"Crew members traveling to the lunar surface on NASA's Artemis missions should be gearing up for a grind. They will wear heavier spacesuits than those worn by the Apollo astronauts, and NASA will ask them to do more than the first Moonwalkers did more than 50 years ago. The Moonwalking experience will amount to an "extreme physical event" for crews selected for the Artemis program's first lunar landings, a former NASA astronaut told a panel of researchers, physicians, and engineers convened by the National Academies."
"Scientists and astronauts have come to understand many of these effects after a quarter-century of continuous human presence on the International Space Station.
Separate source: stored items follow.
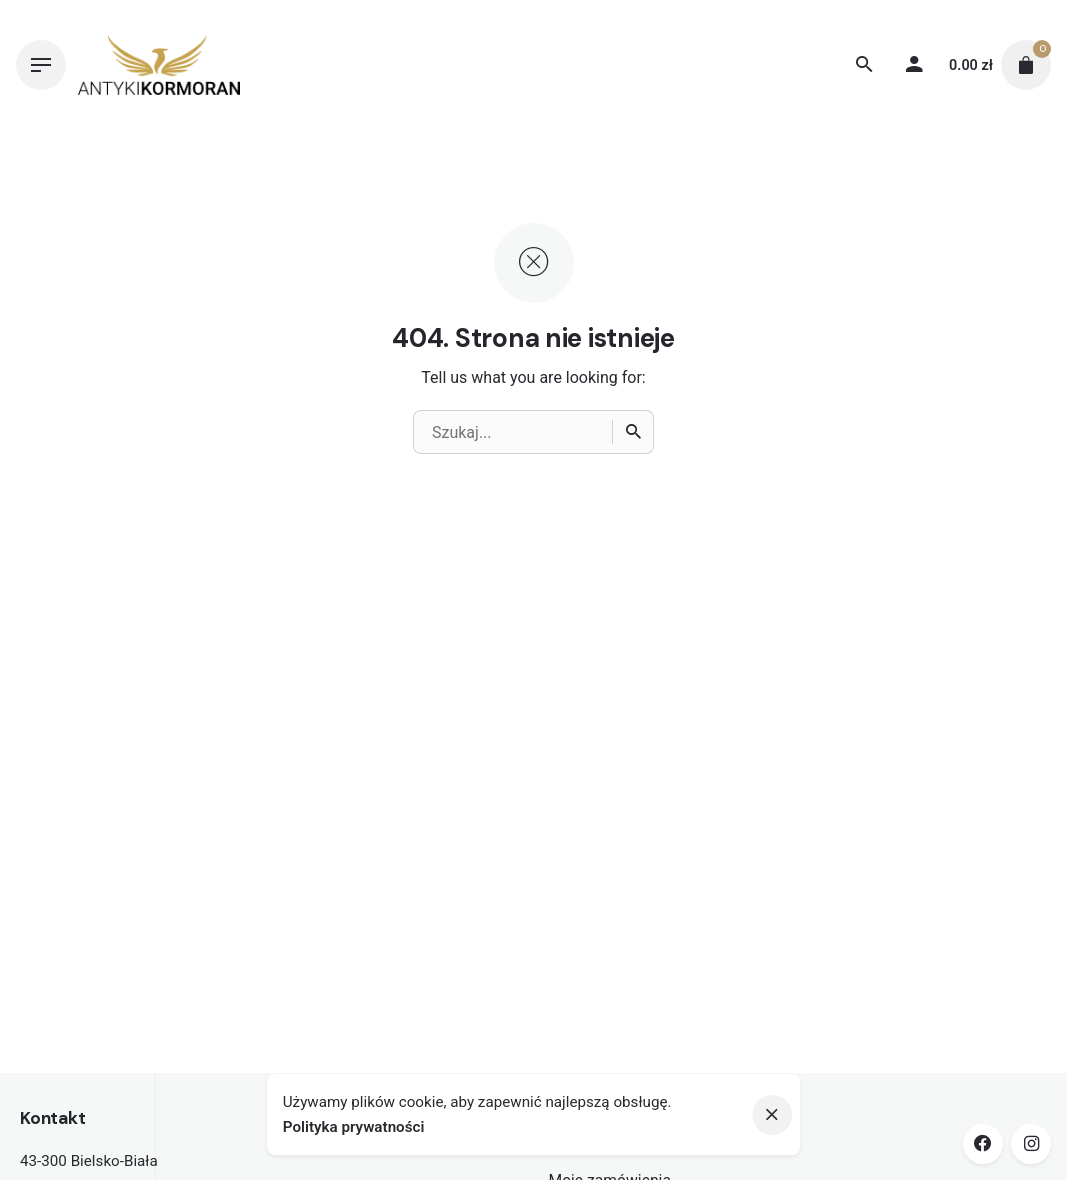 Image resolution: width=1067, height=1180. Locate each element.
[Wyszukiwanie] (864, 65)
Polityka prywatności (354, 1127)
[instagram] (1031, 1144)
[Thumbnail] (159, 65)
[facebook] (983, 1144)
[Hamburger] (41, 65)
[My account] (914, 65) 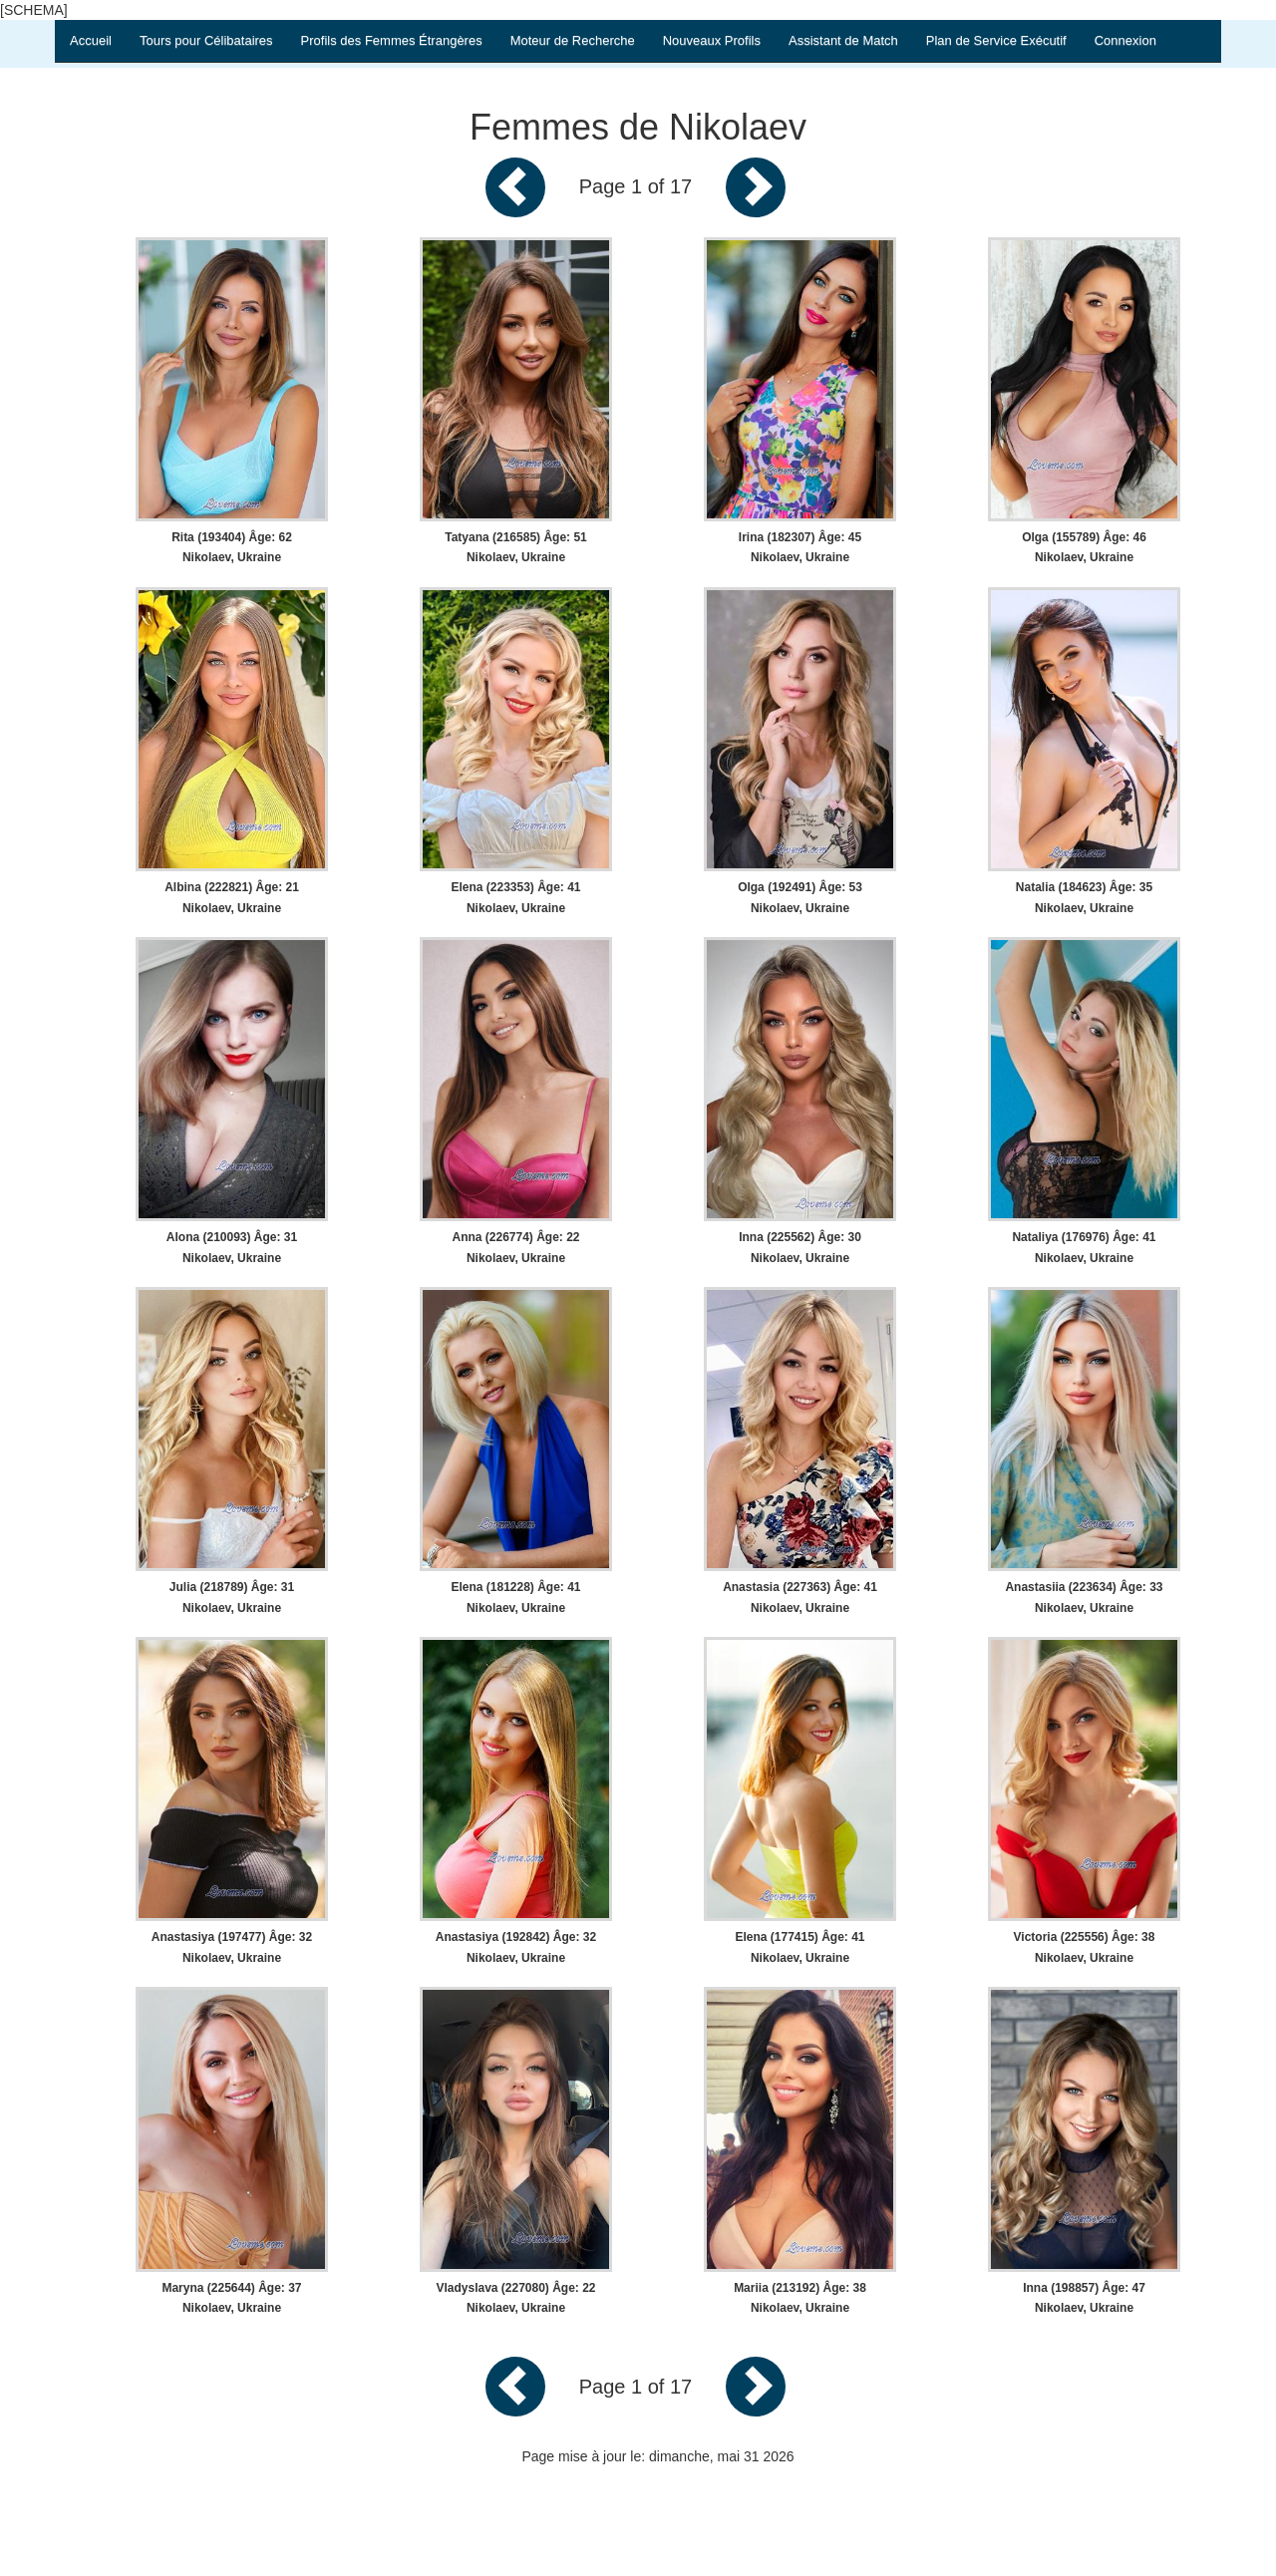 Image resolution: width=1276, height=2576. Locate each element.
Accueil (91, 40)
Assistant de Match (843, 40)
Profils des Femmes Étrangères (391, 40)
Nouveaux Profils (712, 40)
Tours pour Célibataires (206, 40)
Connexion (1125, 40)
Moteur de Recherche (572, 40)
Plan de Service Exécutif (996, 40) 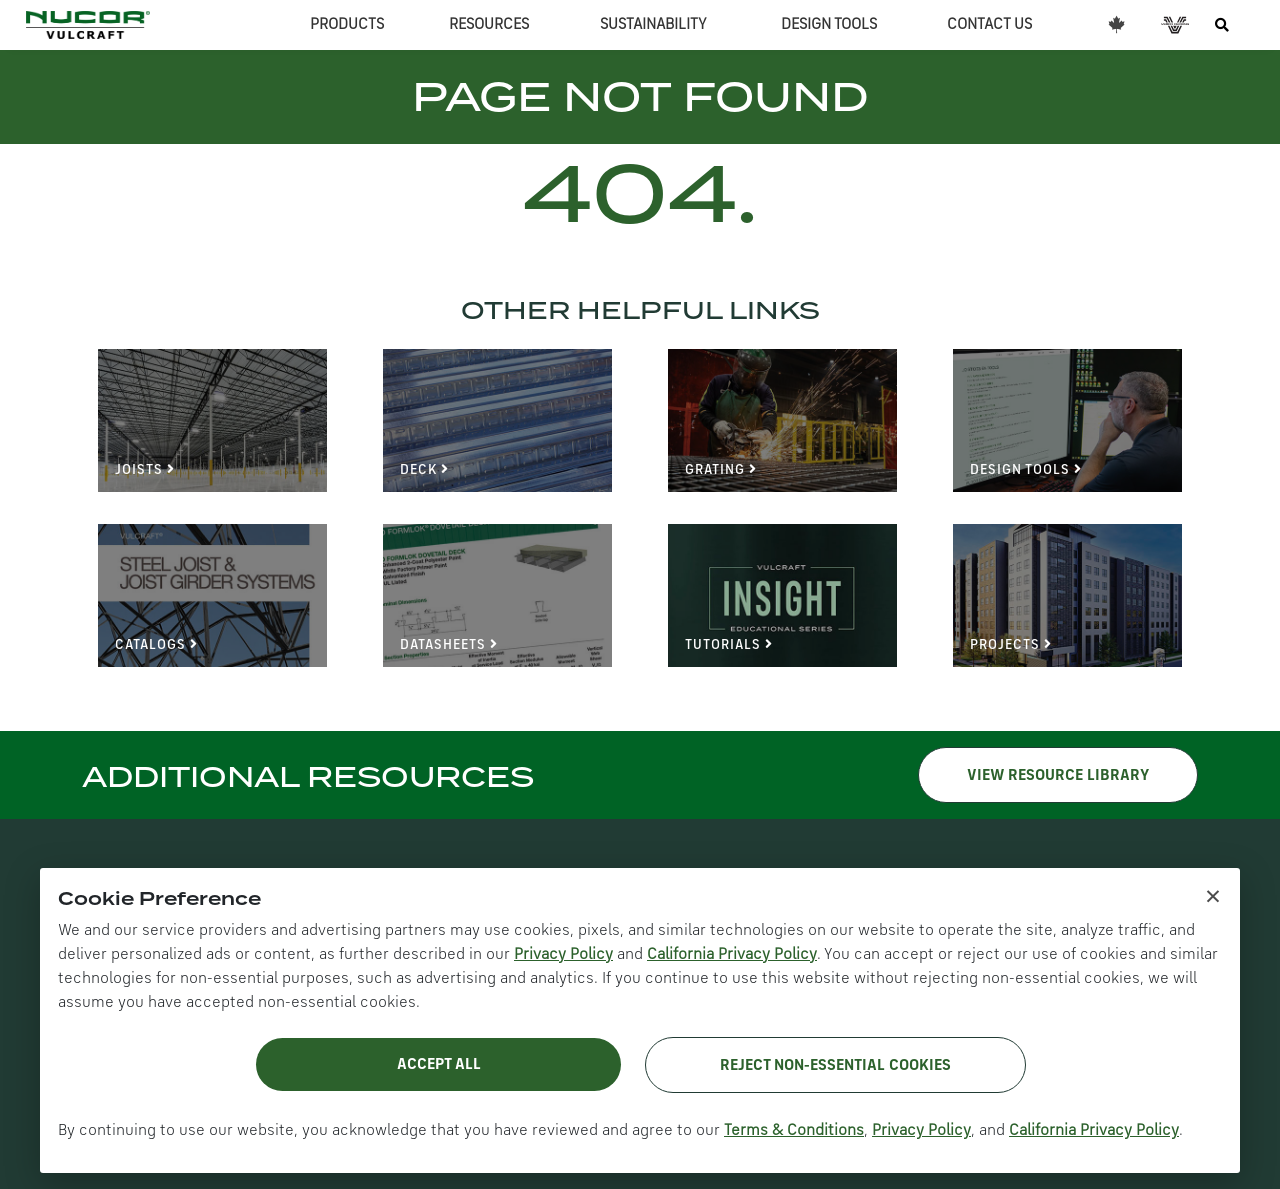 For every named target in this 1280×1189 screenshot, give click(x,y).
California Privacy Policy (732, 955)
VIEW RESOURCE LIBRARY (1058, 776)
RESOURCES (489, 25)
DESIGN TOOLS (829, 25)
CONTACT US (989, 25)
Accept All (439, 1065)
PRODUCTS (347, 25)
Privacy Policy (563, 955)
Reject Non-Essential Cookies (835, 1066)
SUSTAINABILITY (653, 25)
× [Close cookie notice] (1213, 895)
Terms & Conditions (794, 1131) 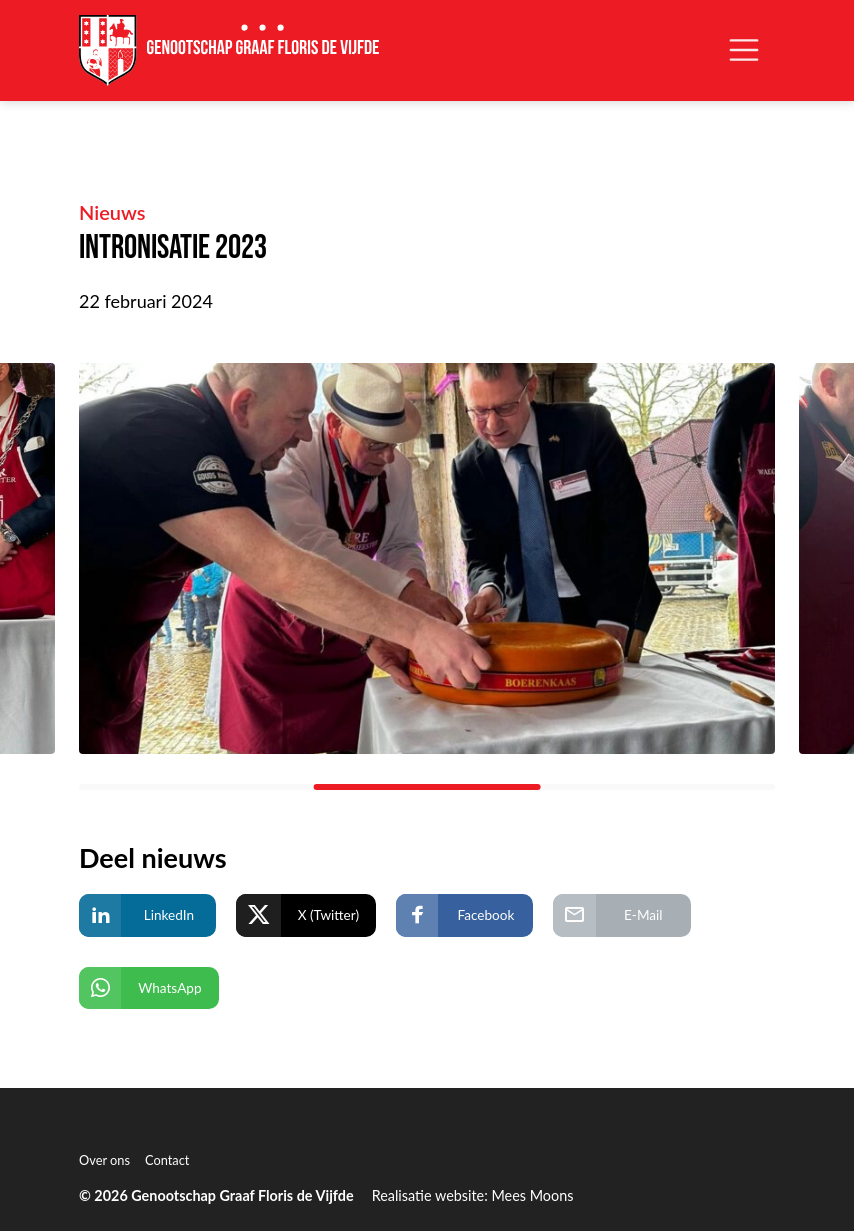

But the Moon is different in a few important ways. The Moon is outside the protection of the Earth's magnetosphere, lunar dust is pervasive, and the Moon has partial gravity, about one-sixth as strong as the pull we feel on Earth."
Artemis lunar surface missions will require heavier and more capable spacesuits and will involve more demanding extravehicular activity than Apollo-era missions. Lunar surface operations constitute an extreme physical event that increases risk of radiation exposure, muscle and bone atrophy, and reduced cardiovascular and immune function. The Moon lies outside Earth's magnetosphere, has pervasive abrasive dust, and presents partial gravity about one-sixth of Earth's, all complicating crew health and EVA performance. NASA awarded Axiom Space a $228 million fixed-price contract to develop commercial pressurized suits for Artemis III, currently targeted for late 2028 but dependent on suit readiness and new human-rated landers.